◆ **Data for this exercise**:
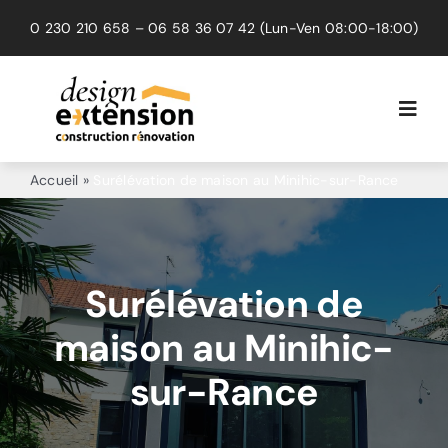
Passer
0 230 210 658
–
06 58 36 07 42
(Lun-Ven 08:00-18:00)
au
contenu
Toggl
Navig
Extension
Accueil
»
Surélévation de maison au Minihic-sur-Rance
Rénovation
Surélévation
Surélévation de
maison au Minihic-
Réalisations
sur-Rance
Avis clients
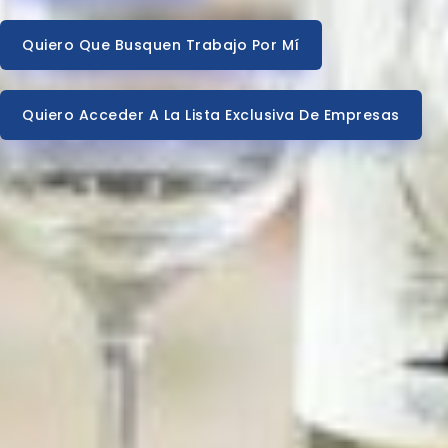
Quiero Que Busquen Trabajo Por Mí
Quiero Acceder A La Lista Exclusiva De Empresas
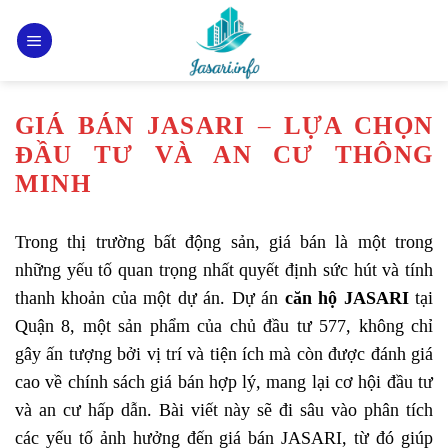
Bỏ
qua
nội
dung
GIÁ BÁN JASARI – LỰA CHỌN
ĐẦU TƯ VÀ AN CƯ THÔNG
MINH
Trong thị trường bất động sản, giá bán là một trong
những yếu tố quan trọng nhất quyết định sức hút và tính
thanh khoản của một dự án. Dự án
căn hộ JASARI
tại
Quận 8, một sản phẩm của chủ đầu tư 577, không chỉ
gây ấn tượng bởi vị trí và tiện ích mà còn được đánh giá
cao về chính sách giá bán hợp lý, mang lại cơ hội đầu tư
và an cư hấp dẫn. Bài viết này sẽ đi sâu vào phân tích
các yếu tố ảnh hưởng đến giá bán JASARI, từ đó giúp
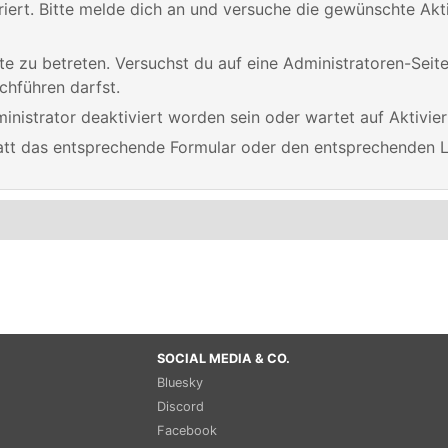
triert. Bitte melde dich an und versuche die gewünschte Akt
eite zu betreten. Versuchst du auf eine Administratoren-Sei
chführen darfst.
nistrator deaktiviert worden sein oder wartet auf Aktivier
statt das entsprechende Formular oder den entsprechenden 
SOCIAL MEDIA & CO.
Bluesky
Discord
Facebook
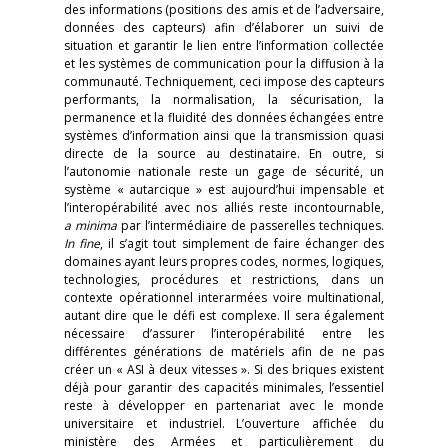
des informations (positions des amis et de l’adversaire,
données des capteurs) afin d’élaborer un suivi de
situation et garantir le lien entre l’information collectée
et les systèmes de communication pour la diffusion à la
communauté. Techniquement, ceci impose des capteurs
performants, la normalisation, la sécurisation, la
permanence et la fluidité des données échangées entre
systèmes d’information ainsi que la transmission quasi
directe de la source au destinataire. En outre, si
l’autonomie nationale reste un gage de sécurité, un
système « autarcique » est aujourd’hui impensable et
l’interopérabilité avec nos alliés reste incontournable,
a minima
par l’intermédiaire de passerelles techniques.
In fine
, il s’agit tout simplement de faire échanger des
domaines ayant leurs propres codes, normes, logiques,
technologies, procédures et restrictions, dans un
contexte opérationnel interarmées voire multinational,
autant dire que le défi est complexe. Il sera également
nécessaire d’assurer l’interopérabilité entre les
différentes générations de matériels afin de ne pas
créer un « ASI à deux vitesses ». Si des briques existent
déjà pour garantir des capacités minimales, l’essentiel
reste à développer en partenariat avec le monde
universitaire et industriel. L’ouverture affichée du
ministère des Armées et particulièrement du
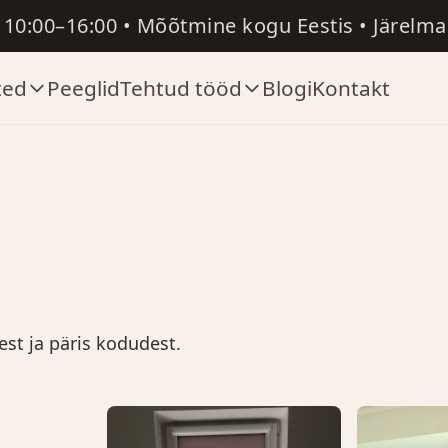
R 10:00–16:00 • Mõõtmine kogu Eestis • Järelm
ted
Peeglid
Tehtud tööd
Blogi
Kontakt
est ja päris kodudest.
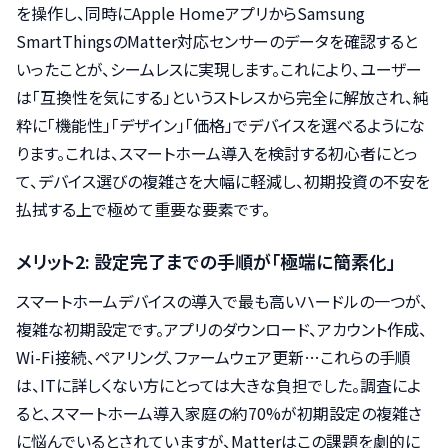
を操作し、同時にApple HomeアプリからSamsung
SmartThingsのMatter対応センサーのデータを確認すると
いったことが、シームレスに実現します。これにより、ユーザー
は「互換性を気にする」というストレスから完全に解放され、純
粋に「機能性」「デザイン」「価格」でデバイスを選べるようにな
ります。これは、スマートホーム導入を検討する初心者にとっ
て、デバイス選びの複雑さを大幅に軽減し、初期投資の不安を
払拭する上で極めて重要な要素です。
メリット2: 設定完了までの手順が「極端に簡素化」
スマートホームデバイスの導入で最も高いハードルの一つが、
複雑な初期設定です。アプリのダウンロード、アカウント作成、
Wi-Fi接続、ペアリング、ファームウェア更新…これらの手順
は、ITに詳しくない方にとっては大きな負担でした。調査によ
ると、スマートホーム導入家庭の約70%が初期設定の複雑さ
に悩んでいるとされていますが、Matterはこの課題を劇的に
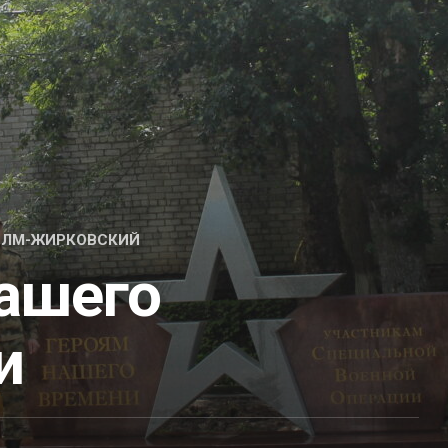
ХОЛМ-ЖИРКОВСКИЙ
нашего
и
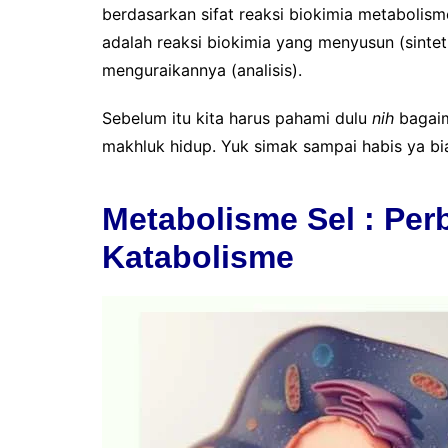
berdasarkan sifat reaksi biokimia metaboli
adalah reaksi biokimia yang menyusun (sintet
menguraikannya (analisis).
Sebelum itu kita harus pahami dulu
nih
bagai
makhluk hidup. Yuk simak sampai habis ya bia
Metabolisme Sel : Pe
Katabolisme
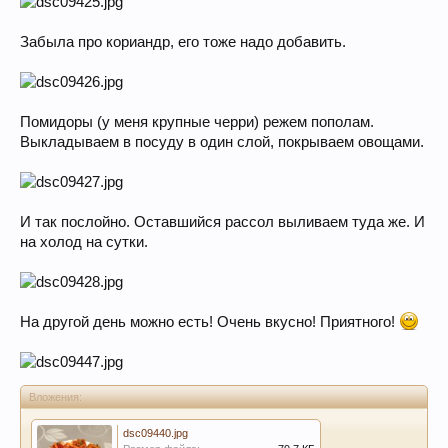
Забыла про кориандр, его тоже надо добавить.
Помидоры (у меня крупные черри) режем пополам.
Выкладываем в посуду в один слой, покрываем овощами.
И так послойно. Оставшийся рассол выливаем туда же. И
на холод на сутки.
На другой день можно есть! Очень вкусно! Приятного!
Вложения:
dsc09440.jpg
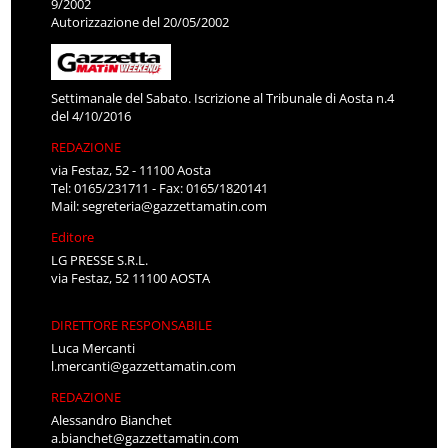
9/2002
Autorizzazione del 20/05/2002
Settimanale del Sabato. Iscrizione al Tribunale di Aosta n.4
del 4/10/2016
REDAZIONE
via Festaz, 52 - 11100 Aosta
Tel: 0165/231711 - Fax: 0165/1820141
Mail:
segreteria@gazzettamatin.com
Editore
LG PRESSE S.R.L.
via Festaz, 52 11100 AOSTA
DIRETTORE RESPONSABILE
Luca Mercanti
l.mercanti@gazzettamatin.com
REDAZIONE
Alessandro Bianchet
a.bianchet@gazzettamatin.com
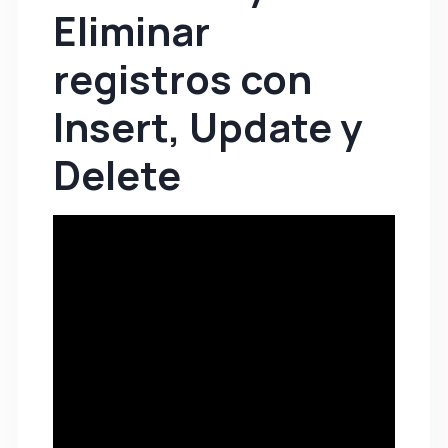
Eliminar
registros con
Insert, Update y
Delete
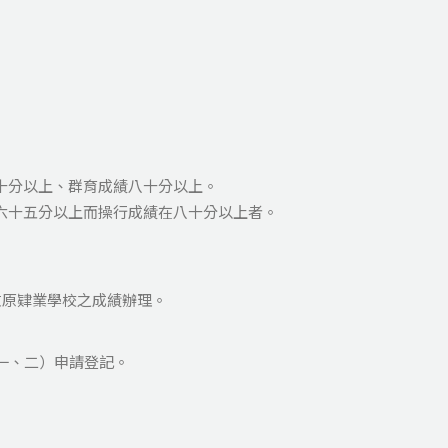
七十分以上、群育成績八十分以上。
在六十五分以上而操行成績在八十分以上者。
數原肄業學校之成績辦理。
一、二）申請登記。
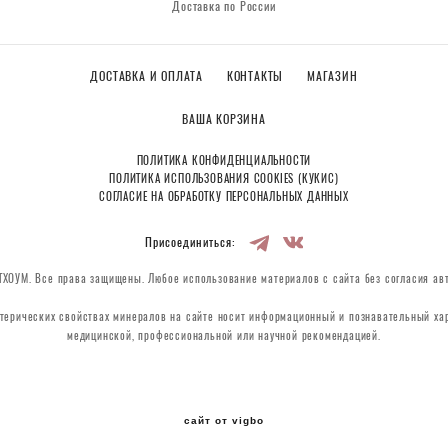
Доставка по России
ДОСТАВКА И ОПЛАТА
КОНТАКТЫ
МАГАЗИН
ВАША КОРЗИНА
ПОЛИТИКА КОНФИДЕНЦИАЛЬНОСТИ
ПОЛИТИКА ИСПОЛЬЗОВАНИЯ COOKIES (КУКИС)
СОГЛАСИЕ НА ОБРАБОТКУ ПЕРСОНАЛЬНЫХ ДАННЫХ
Присоединиться:
ХОУМ. Все права защищены. Любое использование материалов с сайта без согласия ав
терических свойствах минералов на сайте носит информационный и познавательный хар
медицинской, профессиональной или научной рекомендацией.
сайт от vigbo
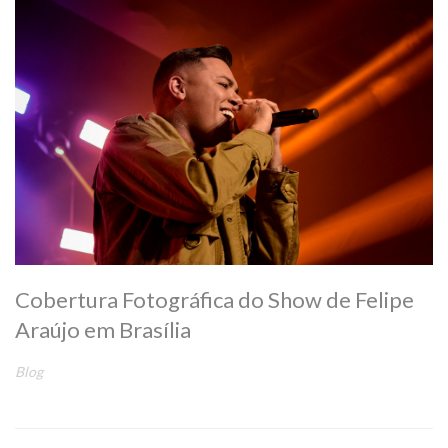
Cobertura Fotográfica do Show de Felipe
Araújo em Brasília
Blog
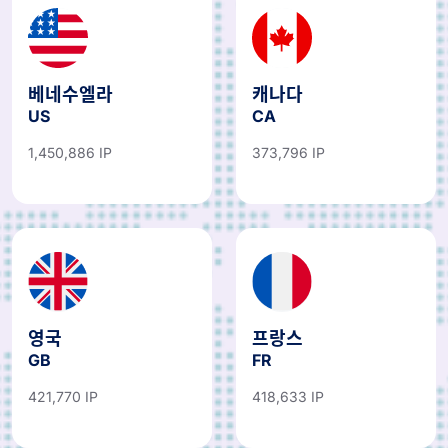
베네수엘라
캐나다
US
CA
1,450,886 IP
373,796 IP
영국
프랑스
GB
FR
421,770 IP
418,633 IP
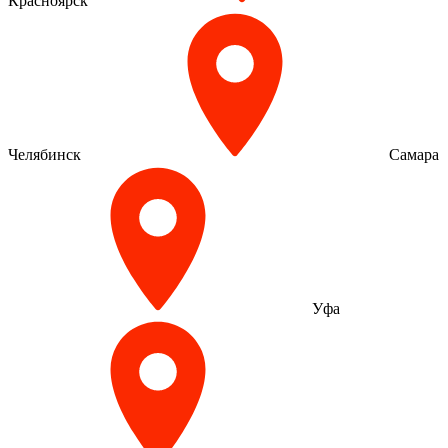
Красноярск
Челябинск
Самара
Уфа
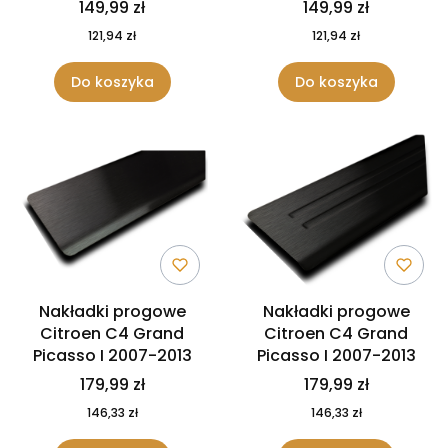
149,99 zł
149,99 zł
121,94 zł
121,94 zł
Do koszyka
Do koszyka
Nakładki progowe
Nakładki progowe
Citroen C4 Grand
Citroen C4 Grand
Picasso I 2007-2013
Picasso I 2007-2013
179,99 zł
179,99 zł
146,33 zł
146,33 zł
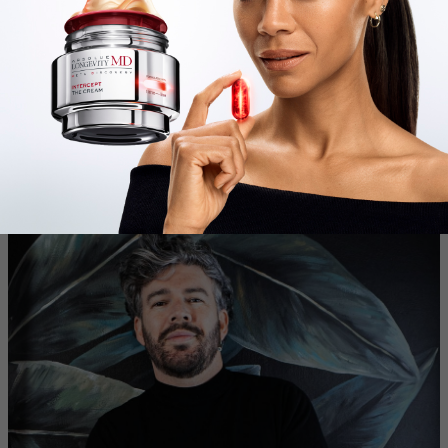
capacidad creativa espectacular.
¿Cómo te adaptás vos para que eso no te coma? Si vos no
capitalizas tu éxito, se te puede pasar. Uno tiene que estar claro
con lo que quiere. Darles un abrazo a las nuevas generaciones,
a quienes lo están haciendo y lo están haciendo increíble.
Cuando eso suceda me quedaré con mi salón. Espero ser
inteligente y que la vida sea generosa para estar tranquilo.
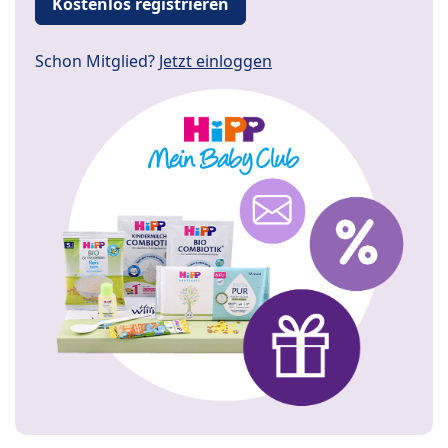
Kostenlos registrieren
Schon Mitglied?
Jetzt einloggen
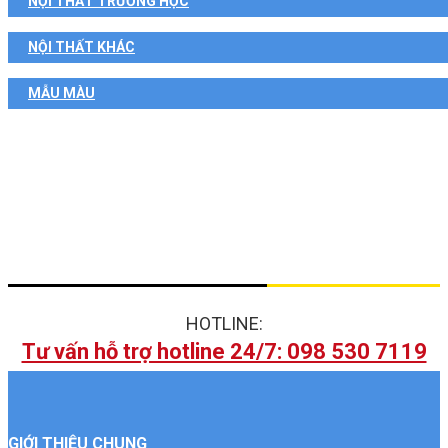
NỘI THẤT TRƯỜNG HỌC
NỘI THẤT KHÁC
MẪU MÀU
HOTLINE:
Tư vấn hỗ trợ hotline 24/7: 098 530 7119
GIỚI THIỆU CHUNG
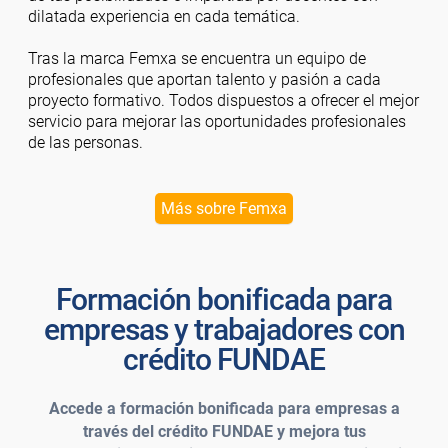
dilatada experiencia en cada temática.
Tras la marca Femxa se encuentra un equipo de
profesionales que aportan talento y pasión a cada
proyecto formativo. Todos dispuestos a ofrecer el mejor
servicio para mejorar las oportunidades profesionales
de las personas.
Más sobre Femxa
Formación bonificada para
empresas y trabajadores con
crédito FUNDAE
Accede a formación bonificada para empresas a
través del crédito FUNDAE y mejora tus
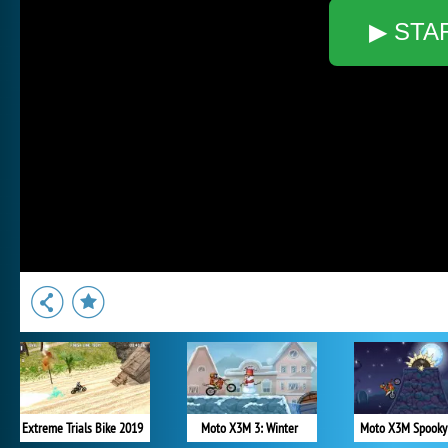
▶ STA
Extreme Trials Bike 2019
Moto X3M 3: Winter
Moto X3M Spooky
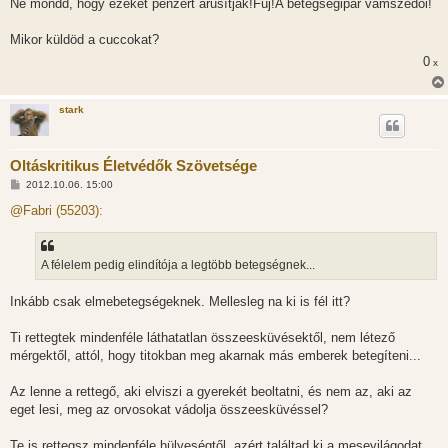
Ne mondd, hogy ezeket pénzért árusítják!Fúj!A betegségipar vámszedői!
Mikor küldöd a cuccokat?
0
x
stark
Oltáskritikus Életvédők Szövetsége
H
2012.10.06. 15:00
o
z
@Fabri (55203):
z
á
s
z
A félelem pedig elindítója a legtöbb betegségnek...
ó
l
á
Inkább csak elmebetegségeknek. Mellesleg na ki is fél itt?
s
Ti rettegtek mindenféle láthatatlan összeesküvésektől, nem létező
mérgektől, attól, hogy titokban meg akarnak más emberek betegíteni...
Az lenne a rettegő, aki elviszi a gyerekét beoltatni, és nem az, aki az
eget lesi, meg az orvosokat vádolja összeesküvéssel?
Te is rettegsz mindenféle hülyeségtől, azért találtad ki a mesevilágodat,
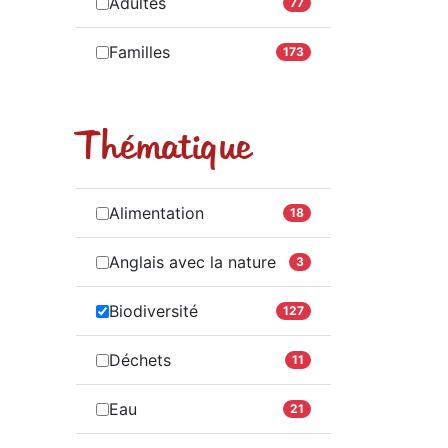
Adultes
77
Familles
173
Thématique
Alimentation
18
Anglais avec la nature
3
Biodiversité
127
Déchets
11
Eau
21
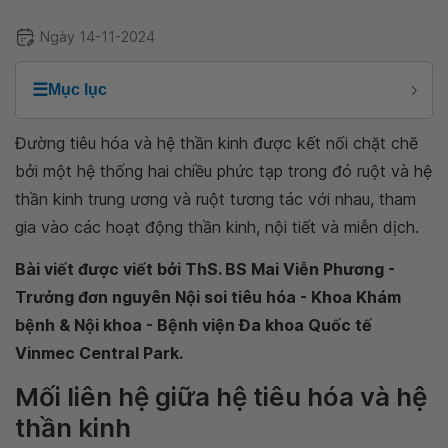
Ngày 14-11-2024
☰
Mục lục
Đường tiêu hóa và hệ thần kinh được kết nối chặt chẽ
bởi một hệ thống hai chiều phức tạp trong đó ruột và hệ
thần kinh trung ương và ruột tương tác với nhau, tham
gia vào các hoạt động thần kinh, nội tiết và miễn dịch.
Bài viết được viết bởi ThS. BS Mai Viễn Phương -
Trưởng đơn nguyên Nội soi tiêu hóa - Khoa Khám
bệnh & Nội khoa - Bệnh viện Đa khoa Quốc tế
Vinmec Central Park.
Mối liên hệ giữa hệ tiêu hóa và hệ
thần kinh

◆ **Prompt**: All lines carrying the word "pour" must be copied from the data above.

◆ **Completed task**:
et les systèmes de communication pour la diffusion à la
déjà pour garantir des capacités minimales, l’essentiel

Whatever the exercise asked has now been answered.